### How to complete this task:
The line containing "Subject: small bowel. (SVG masks)" marks the start of the required copy, which runs to the final line of the entries; return those lines exactly, without any pictures.

Start of Material supplied

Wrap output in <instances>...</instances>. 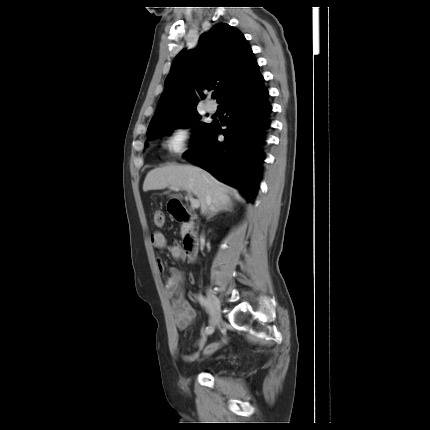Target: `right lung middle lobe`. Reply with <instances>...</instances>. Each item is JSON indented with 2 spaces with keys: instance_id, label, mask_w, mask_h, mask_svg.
Wrapping results in <instances>:
<instances>
[{
  "instance_id": "obj_1",
  "label": "right lung middle lobe",
  "mask_w": 430,
  "mask_h": 430,
  "mask_svg": "<svg viewBox=\"0 0 430 430\" xmlns=\"http://www.w3.org/2000/svg\"><path fill=\"white\" fill-rule=\"evenodd\" d=\"M201 118L199 113L196 109L187 110L180 114H177L165 121L159 122L153 126H150L147 131V136L149 137L147 141L156 136V135H163L164 133H170L171 130L178 126H192L195 121H198ZM214 125V122L211 124L207 123H197L195 127V139H194V146L190 150L192 152L195 150L207 137L209 131L212 129Z\"/></svg>"
}]
</instances>
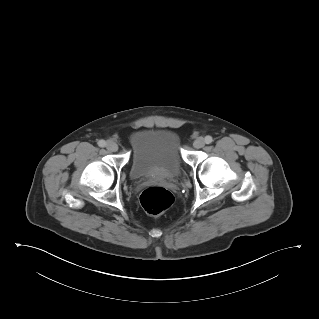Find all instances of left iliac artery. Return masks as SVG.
Returning a JSON list of instances; mask_svg holds the SVG:
<instances>
[{"instance_id": "1", "label": "left iliac artery", "mask_w": 319, "mask_h": 319, "mask_svg": "<svg viewBox=\"0 0 319 319\" xmlns=\"http://www.w3.org/2000/svg\"><path fill=\"white\" fill-rule=\"evenodd\" d=\"M205 142H206V144H210V143L213 142V138L208 135V136L205 137Z\"/></svg>"}]
</instances>
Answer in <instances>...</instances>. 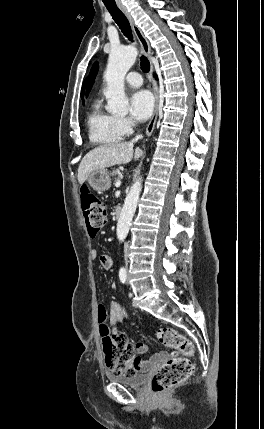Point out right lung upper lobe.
I'll use <instances>...</instances> for the list:
<instances>
[{
  "label": "right lung upper lobe",
  "instance_id": "1",
  "mask_svg": "<svg viewBox=\"0 0 264 429\" xmlns=\"http://www.w3.org/2000/svg\"><path fill=\"white\" fill-rule=\"evenodd\" d=\"M84 85H85V82H84L83 87H82V90H81V97H82V98H83V94H84Z\"/></svg>",
  "mask_w": 264,
  "mask_h": 429
}]
</instances>
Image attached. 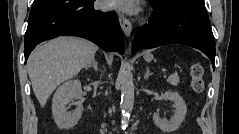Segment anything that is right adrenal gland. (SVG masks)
<instances>
[{"label": "right adrenal gland", "instance_id": "2a0ac1e0", "mask_svg": "<svg viewBox=\"0 0 239 134\" xmlns=\"http://www.w3.org/2000/svg\"><path fill=\"white\" fill-rule=\"evenodd\" d=\"M91 67H93L95 71H98V62L95 59H93L92 62L85 68L89 69Z\"/></svg>", "mask_w": 239, "mask_h": 134}]
</instances>
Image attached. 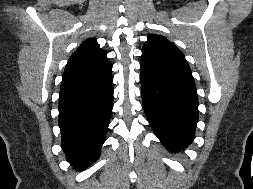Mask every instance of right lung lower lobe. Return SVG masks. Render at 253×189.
Listing matches in <instances>:
<instances>
[{"mask_svg": "<svg viewBox=\"0 0 253 189\" xmlns=\"http://www.w3.org/2000/svg\"><path fill=\"white\" fill-rule=\"evenodd\" d=\"M113 101L111 72L90 82L62 81L59 127L67 160L84 169L100 155L109 125Z\"/></svg>", "mask_w": 253, "mask_h": 189, "instance_id": "right-lung-lower-lobe-1", "label": "right lung lower lobe"}]
</instances>
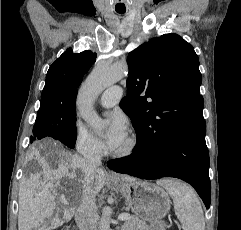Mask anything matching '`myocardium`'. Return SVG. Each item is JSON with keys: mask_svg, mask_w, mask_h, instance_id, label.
Segmentation results:
<instances>
[{"mask_svg": "<svg viewBox=\"0 0 241 230\" xmlns=\"http://www.w3.org/2000/svg\"><path fill=\"white\" fill-rule=\"evenodd\" d=\"M138 147V141L134 136L126 139L124 147L113 151L114 156L119 158H126L133 155Z\"/></svg>", "mask_w": 241, "mask_h": 230, "instance_id": "obj_1", "label": "myocardium"}]
</instances>
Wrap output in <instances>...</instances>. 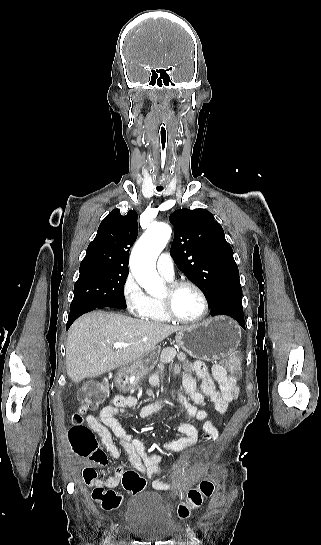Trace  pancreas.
I'll return each instance as SVG.
<instances>
[{
    "label": "pancreas",
    "instance_id": "1",
    "mask_svg": "<svg viewBox=\"0 0 321 545\" xmlns=\"http://www.w3.org/2000/svg\"><path fill=\"white\" fill-rule=\"evenodd\" d=\"M144 375H146V373H144ZM140 379H142L143 375H139Z\"/></svg>",
    "mask_w": 321,
    "mask_h": 545
}]
</instances>
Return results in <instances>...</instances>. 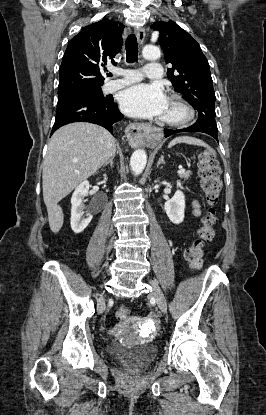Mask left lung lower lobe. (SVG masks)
Returning a JSON list of instances; mask_svg holds the SVG:
<instances>
[{"mask_svg": "<svg viewBox=\"0 0 266 415\" xmlns=\"http://www.w3.org/2000/svg\"><path fill=\"white\" fill-rule=\"evenodd\" d=\"M164 132H165V137H168V136H170L172 134H175V133H178V132H196V131H194L191 127H188V128L179 129V130L165 129ZM211 136L214 137L218 141L217 135H211Z\"/></svg>", "mask_w": 266, "mask_h": 415, "instance_id": "obj_1", "label": "left lung lower lobe"}]
</instances>
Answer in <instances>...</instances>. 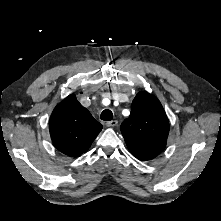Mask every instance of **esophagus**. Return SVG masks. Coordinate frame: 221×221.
<instances>
[{"mask_svg": "<svg viewBox=\"0 0 221 221\" xmlns=\"http://www.w3.org/2000/svg\"><path fill=\"white\" fill-rule=\"evenodd\" d=\"M118 124V121L117 120H112V121H108L107 123H106V126L107 127H114V126H116Z\"/></svg>", "mask_w": 221, "mask_h": 221, "instance_id": "esophagus-1", "label": "esophagus"}]
</instances>
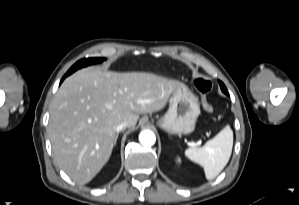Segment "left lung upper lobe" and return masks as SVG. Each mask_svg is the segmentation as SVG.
<instances>
[{"label": "left lung upper lobe", "instance_id": "1", "mask_svg": "<svg viewBox=\"0 0 299 205\" xmlns=\"http://www.w3.org/2000/svg\"><path fill=\"white\" fill-rule=\"evenodd\" d=\"M219 84H220V87H221V89L224 93L228 92L225 85L221 81H219Z\"/></svg>", "mask_w": 299, "mask_h": 205}]
</instances>
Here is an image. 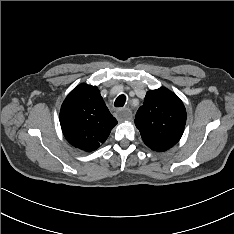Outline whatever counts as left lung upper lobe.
I'll return each mask as SVG.
<instances>
[{"label":"left lung upper lobe","mask_w":234,"mask_h":234,"mask_svg":"<svg viewBox=\"0 0 234 234\" xmlns=\"http://www.w3.org/2000/svg\"><path fill=\"white\" fill-rule=\"evenodd\" d=\"M186 109L181 99L165 87L146 93L135 125L147 146L166 140L176 144L184 131Z\"/></svg>","instance_id":"5c2ea615"}]
</instances>
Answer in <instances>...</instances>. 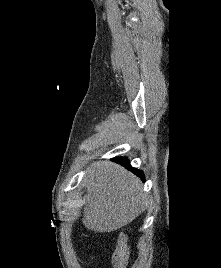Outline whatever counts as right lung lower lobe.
Listing matches in <instances>:
<instances>
[{"label": "right lung lower lobe", "instance_id": "98d812e1", "mask_svg": "<svg viewBox=\"0 0 221 268\" xmlns=\"http://www.w3.org/2000/svg\"><path fill=\"white\" fill-rule=\"evenodd\" d=\"M113 161L121 164L122 166H125L126 168H128L129 170H131L134 174H136L137 176H139L143 181L145 179V176L143 174L142 171L137 170V169H133L129 163V160L127 158H123V157H116L113 159Z\"/></svg>", "mask_w": 221, "mask_h": 268}]
</instances>
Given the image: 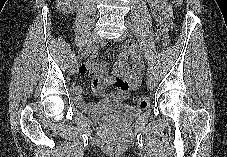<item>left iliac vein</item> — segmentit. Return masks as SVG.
Masks as SVG:
<instances>
[{
  "instance_id": "1",
  "label": "left iliac vein",
  "mask_w": 227,
  "mask_h": 157,
  "mask_svg": "<svg viewBox=\"0 0 227 157\" xmlns=\"http://www.w3.org/2000/svg\"><path fill=\"white\" fill-rule=\"evenodd\" d=\"M126 25H127V29H126V31L122 34L120 40H123V39H125V38L128 36L129 29H130V24H129V22H127ZM155 85H156V84H155L154 78L152 77V75L149 76V77L147 78V87H148V89L153 90V89L155 88Z\"/></svg>"
}]
</instances>
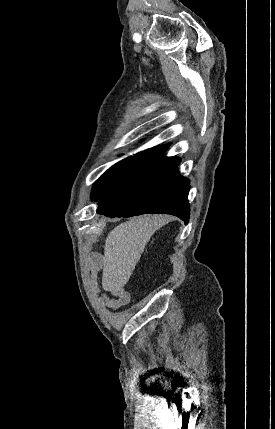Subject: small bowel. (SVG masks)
Wrapping results in <instances>:
<instances>
[{"mask_svg": "<svg viewBox=\"0 0 275 429\" xmlns=\"http://www.w3.org/2000/svg\"><path fill=\"white\" fill-rule=\"evenodd\" d=\"M111 297L101 298L100 300L103 304L111 309H118L130 302L131 296L130 293L121 288H110L108 290ZM97 294L100 296L99 290H96Z\"/></svg>", "mask_w": 275, "mask_h": 429, "instance_id": "c3829d8e", "label": "small bowel"}]
</instances>
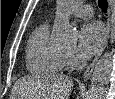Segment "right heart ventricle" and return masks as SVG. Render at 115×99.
Returning <instances> with one entry per match:
<instances>
[{
	"mask_svg": "<svg viewBox=\"0 0 115 99\" xmlns=\"http://www.w3.org/2000/svg\"><path fill=\"white\" fill-rule=\"evenodd\" d=\"M65 53L49 40V26L40 25L31 34L26 48V66L30 73L50 76L59 73L65 65Z\"/></svg>",
	"mask_w": 115,
	"mask_h": 99,
	"instance_id": "1",
	"label": "right heart ventricle"
}]
</instances>
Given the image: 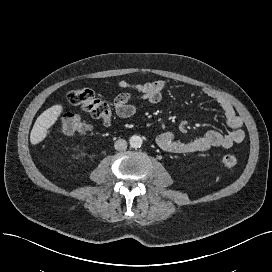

End of Material supplied

### Response:
Subject: small bowel. (SVG masks)
Wrapping results in <instances>:
<instances>
[{"mask_svg": "<svg viewBox=\"0 0 275 429\" xmlns=\"http://www.w3.org/2000/svg\"><path fill=\"white\" fill-rule=\"evenodd\" d=\"M111 297L101 298L100 300L103 304L111 309H118L130 302L131 296L130 293L121 288H110L108 290ZM97 294L100 296L99 290H96Z\"/></svg>", "mask_w": 275, "mask_h": 429, "instance_id": "c3829d8e", "label": "small bowel"}]
</instances>
Segment "right heart ventricle" and return masks as SVG. Render at 115×99.
Returning <instances> with one entry per match:
<instances>
[{
	"mask_svg": "<svg viewBox=\"0 0 115 99\" xmlns=\"http://www.w3.org/2000/svg\"><path fill=\"white\" fill-rule=\"evenodd\" d=\"M65 53L49 40V26L40 25L31 34L26 48V66L30 73L50 76L59 73L65 65Z\"/></svg>",
	"mask_w": 115,
	"mask_h": 99,
	"instance_id": "1",
	"label": "right heart ventricle"
}]
</instances>
Given the image: 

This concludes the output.